« Super Bowl planners facing worst-case traffic scenario | Main | Is TxDot playing favorites with the Super Bowl? »

January 31, 2011

No more left turn on a solid green light?

The days of turning left at a signal with a solid green light may be numbered. Federal officials are urging cities to replace traffic signals at intersections where a left turn is allowed after yielding to oncoming traffic. Instead of using a green ball-shaped signal, government officials want to use a flashing yellow arrow.Yellowarrow


TrackBack URL for this entry:

Listed below are links to weblogs that reference No more left turn on a solid green light?:



This is unacceptable, the present traffic signals are not dependable. Many intersections have green arrows for left hand turns and these in some cases should be changed to left turns on a green signal light. I have sat at many signals that failed to function properly not allowing traffic to flow in the programed sequence. The federal government has no business in dictacing traffic control these people can hardly walk and chew gum in the same moment.


John, I don't think you understand what this proposal will do. All it is doing is changing the permissive left signal display from a solid green light to a flashing yellow signal. It's just a display change, not a signal cycle programming change. Research has shown that people inherently understand the flashing yellow arrow better than a solid green signal with regards to indicating that left turning traffic must yield. And the feds do have business with this because traffic control devices are coordinated across the US to prevent confusion when drivers travel between states. Even the state law regarding traffic signs and signals says that the state sign manual must comform to the federal standards.

Dan brantley

we have TOO MANY signals... see this from Wired Magazine...

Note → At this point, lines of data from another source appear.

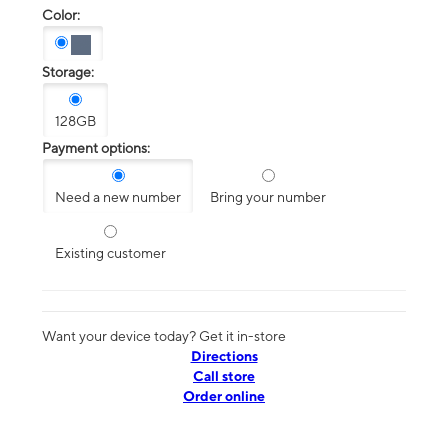
Color:
Storage:
128GB
Payment options:
Need a new number
Bring your number
Existing customer
Want your device today? Get it in-store
Directions
Call store
Order online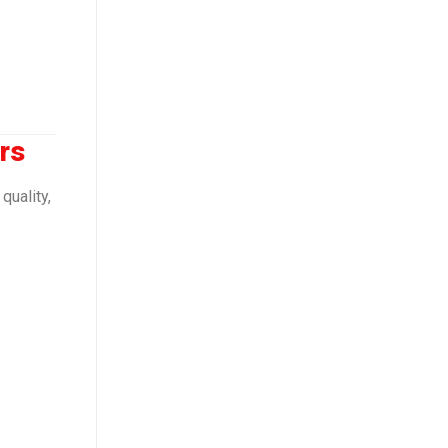
rs
quality,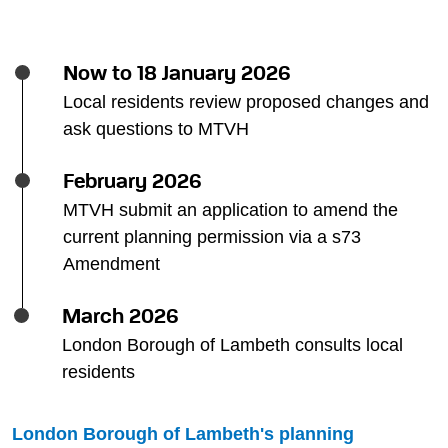
Now to 18 January 2026
Local residents review proposed changes and
ask questions to MTVH
February 2026
MTVH submit an application to amend the
current planning permission via a s73
Amendment
March 2026
London Borough of Lambeth consults local
residents
London Borough of Lambeth's planning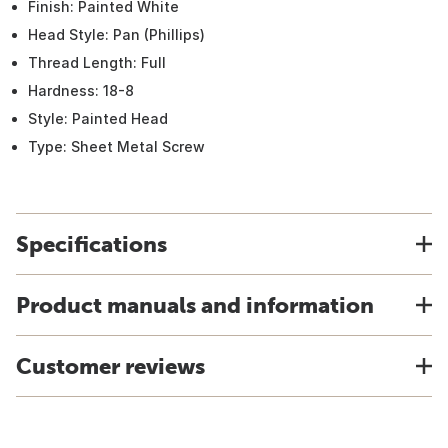
Finish: Painted White
Head Style: Pan (Phillips)
Thread Length: Full
Hardness: 18-8
Style: Painted Head
Type: Sheet Metal Screw
Specifications
Product manuals and information
Customer reviews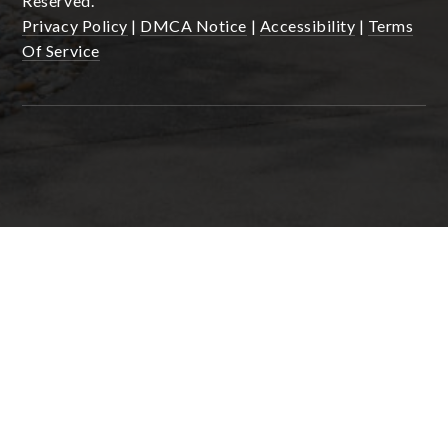
Reserved.
Privacy Policy
|
DMCA Notice
|
Accessibility
|
Terms
Of Service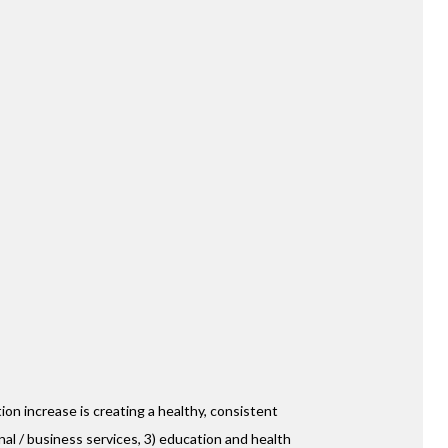
 FL
ind Plantation Community
ing for-lease townhome
 Equity Partners will
collection of 24 modern
W DETAILS
ion increase is creating a healthy, consistent
nal / business services, 3) education and health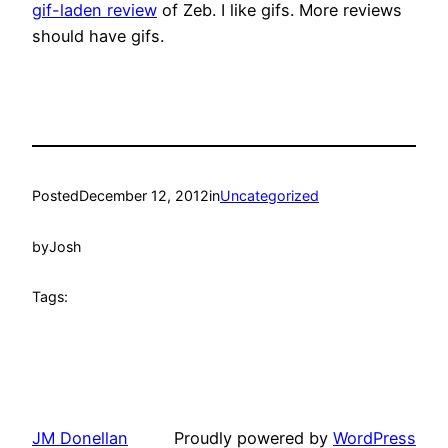
gif-laden review
of Zeb. I like gifs. More reviews
should have gifs.
Posted
December 12, 2012
in
Uncategorized
by
Josh
Tags:
JM Donellan
Proudly powered by
WordPress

"Riding in his green Saab, we glide into Drachten, a 17th-century village that has grown into a bustling town of more than 40,000. We pass by the performing arts center, and suddenly, there it is: the Intersection. It's the confluence of two busy two-lane roads that handle 20,000 cars a day, plus thousands of bicyclists and pedestrians. Several years ago, Monderman ripped out all the traditional instruments used by traffic engineers to influence driver behavior - traffic lights, road markings, and some pedestrian crossings - and in their place created a roundabout, or traffic circle. The circle is remarkable for what it doesn't contain: signs or signals telling drivers how fast to go, who has the right-of-way, or how to behave. There are no lane markers or curbs separating street and sidewalk, so it's unclear exactly where the car zone ends and the pedestrian zone begins. To an approaching driver, the intersection is utterly ambiguous - and that's the point.

Monderman and I stand in silence by the side of the road a few minutes, watching the stream of motorists, cyclists, and pedestrians make their way through the circle, a giant concrete mixing bowl of transport. Somehow it all works. The drivers slow to gauge the intentions of crossing bicyclists and walkers. Negotiations over right-of-way are made through fleeting eye contact. Remarkably, traffic moves smoothly around the circle with hardly a brake screeching, horn honking, or obscene gesture. "I love it!" Monderman says at last. "Pedestrians and cyclists used to avoid this place, but now, as you see, the cars look out for the cyclists, the cyclists look out for the pedestrians, and everyone looks out for each other. You can't expect traffic signs and street markings to encourage that sort of behavior. You have to build it into the design of the road.""

And this from Scientific American...



I propose not to hold off until you earn enough amount of cash to order goods! You can get the credit loans or financial loan and feel yourself fine

The comments to this entry are closed.